Budget 2021: MNREGA is vital but needs more govt attention

Economy

In a year of unprecedented challenges due to Covid19 and subsequent loss of livelihood for the rural poor, the UPA-era rural job guarantee scheme has been a life-saver. The Mahatma Gandhi National Rural Employment Guarantee (MNREGA) scheme has seen a record number of households as well as individuals demanding work in 2020-21. Until the morning of January 19, nearly 76.7 million households and more than 118 million people had demanded work under the scheme. This means nearly 20 million more households and 27 million more people demanding work under the scheme compared to the full year 2019-20.

The mandate of MNREGA is to provide at least 100 days of guaranteed wage employment in a financial year to every rural household whose adult members volunteer to do unskilled manual work. The growth in demand for works under MNREGA underlines significant rural distress and also shows why the mockery of the scheme by Prime Minister Narendra Modi in this government’s first term was misplaced.

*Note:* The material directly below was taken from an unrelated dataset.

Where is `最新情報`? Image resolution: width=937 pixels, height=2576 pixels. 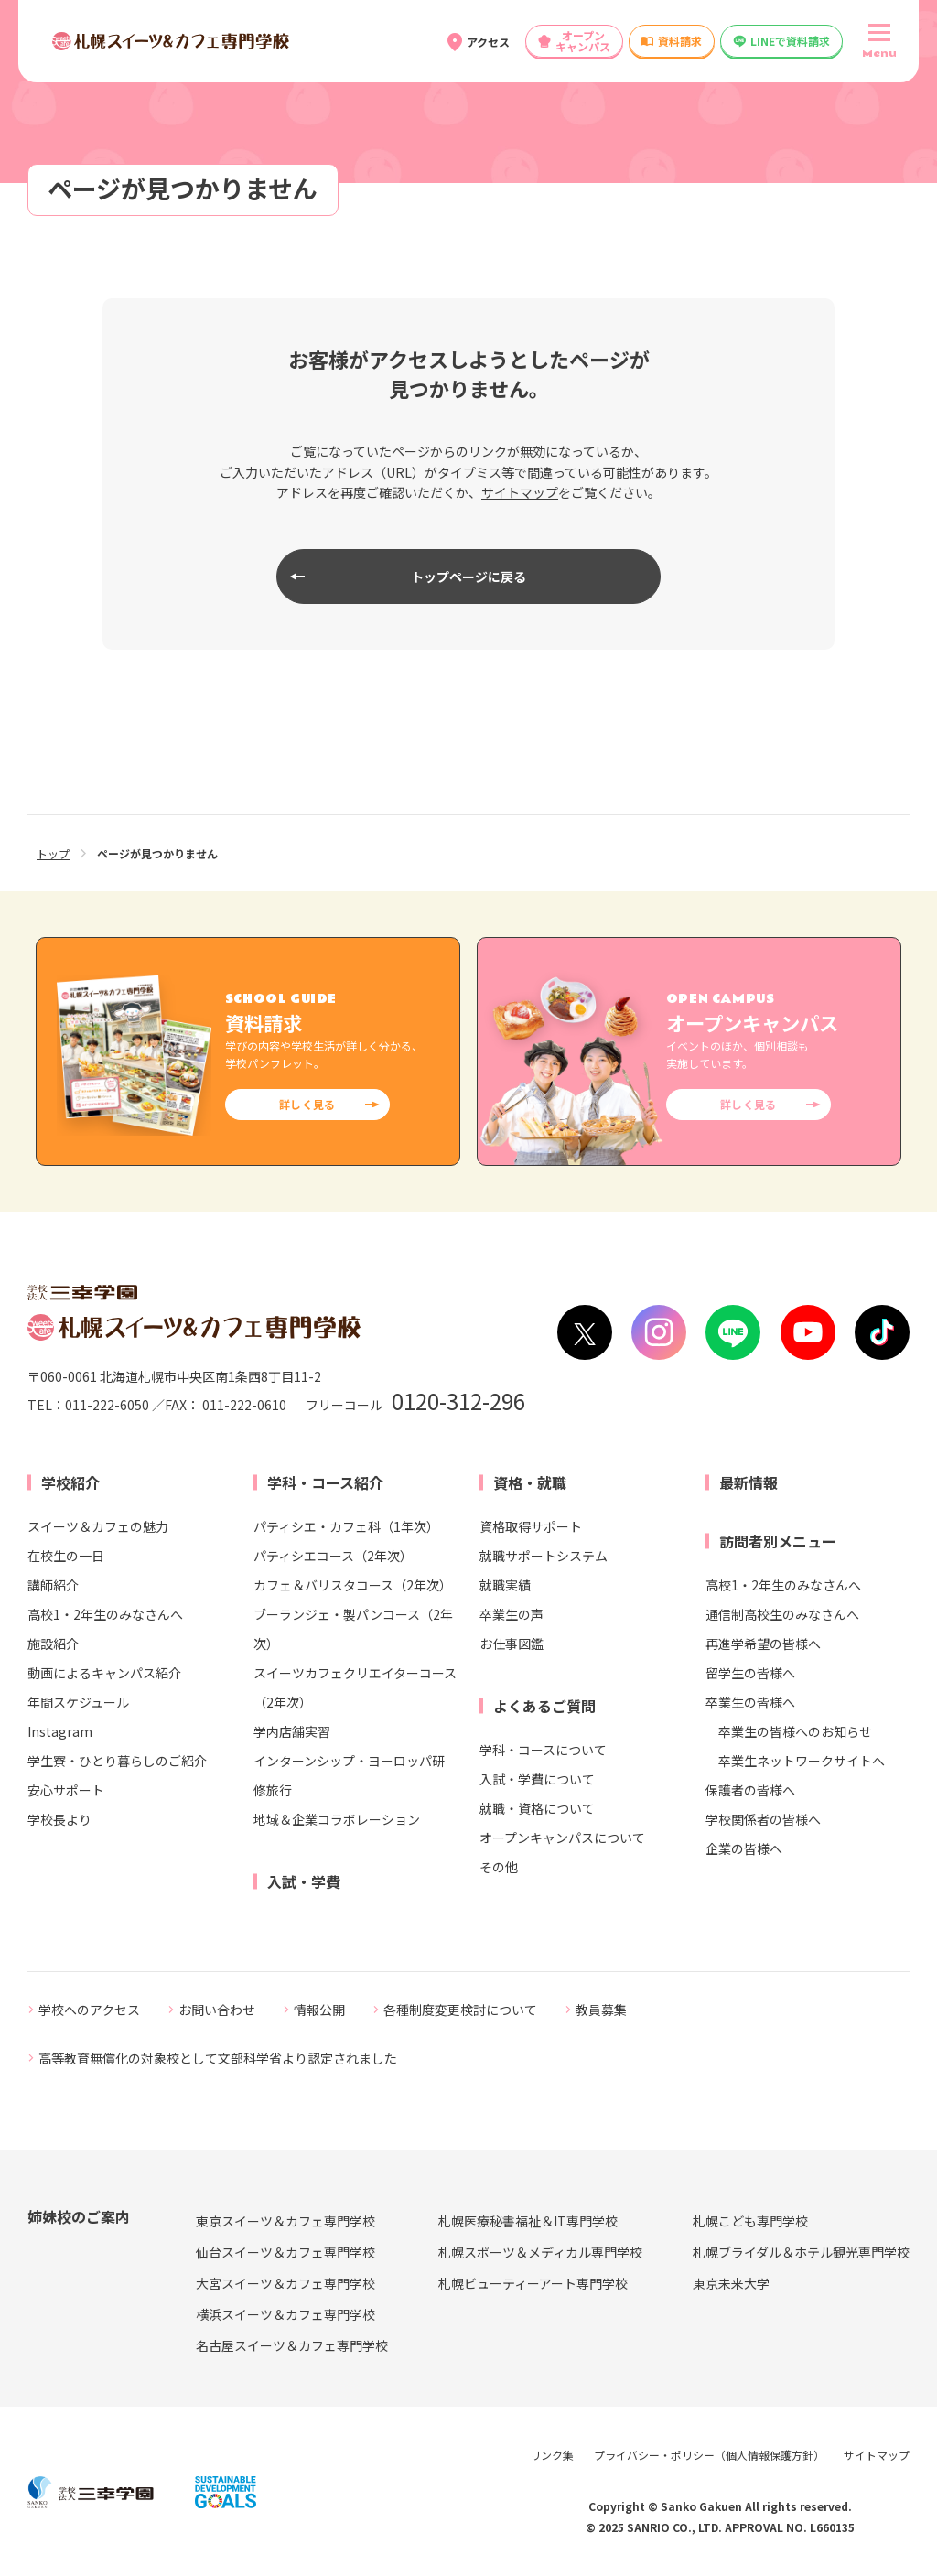 最新情報 is located at coordinates (748, 1482).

In 2015, Modi had termed MNREGA a “living monument of failures” of the UPA regime. However, his government has been compelled to not just continue with MNREGA, but also increase the budgetary allocation under it in the pandemic year. As part of the Rs 20 lakh crore stimulus package the Centre unveiled in May 2020, after a harsh lockdown had snatched livelihoods, the Centre announced an additional Rs 40,000 crore allocation under MNREGA. Thus, for 2020-21, the total budget for the scheme is nearly Rs 1,0100 crore.

The Gaps Are Showing

But even the enhanced allocation is not enough as well over 90 percent of the available funds have already been used with two months still left for the fiscal year to get over. Now, activists are demanding that not only should the budgetary allocation of MNREGA be increased, but the number of days for which work guarantee is made available to every rural household should be doubled to 200. Another demand is for an increase in wages paid under this scheme, which almost always remain below the minimum agricultural wage in most states.

M A Raunaq from the People’s Action for Employment Guarantee (PAEG) said that some state governments (Rajasthan, Jharkhand) have already requested the Centre to double the number of days for which each household is eligible to demand work under MNREGA to 200. But the Centre has not been responsive, merely pointing towards the increased budgetary allocation while ignoring their demands.

It is another matter that the scheme’s architecture anyway provides for increasing the number of days of guaranteed work from 100 to 150 in case of natural calamities. And states such as Kerala and Odisha have, in the past, invoked floods and a cyclone respectively to seek this relaxation.

Another activist pointed out that the government had announced a new scheme called Garib Kalyan Rozgar Yojana (GKRY) in the aftermath of the Covid-19 lockdown. This scheme was meant exclusively for offering employment opportunities to those migrants who had returned to their home states after the lockdown rendered them homeless and without jobs, and was to be used in integration with some existing schemes, including MNREGA. But here again, no additional budgetary allocations were made.

Then, even the enhanced budgetary allocation for MNREGA has not been sufficient to provide employment to all the needy in this pandemic year. The government’s own dashboard shows that nearly 10 million households and more than 20 million people who demanded work this year have not been given any job. And nearly three million households have already completed the mandated 100 days of employment and are therefore not eligible for more work.

More Money Please

It is no surprise therefore that activists are demanding that the budgetary allocation for this scheme be doubled to at least Rs 2 lakh crore.

Yet another issue being flagged for MNREGA is the wage per day, which activists allege is even lower than the minimum wage for agriculture in some states. The all-India average wage per person day in 2020-21 was Rs 200.5, with Haryana paying the maximum at Rs 308.27 and Telangana paying just Rs 168.77 for a day’s work so far this year. In 2019-20, the all-India rate was Rs 182.35.

Rajendran Narayanan, Assistant Professor at Azim Premji University and member of LibTech India, said wages paid under MNREGA are lower than the minimum agricultural wage in 18-20 states for the last many years.

As for the Finance Minister’s statement last year of having increased the rate to Rs 202 a day, Narayanan said the annual increase in the rate had been announced much before the FM’s statement and therefore the government did not offer more than the notified wage rate for 2020-21.

“Wage rates under MNREGA should at least match the minimum agricultural wage of each state,” he said. Also, the budgetary allocation for MNREGA should be “notional” – according to demand for work instead of a quantum fixed at the beginning of the fiscal year.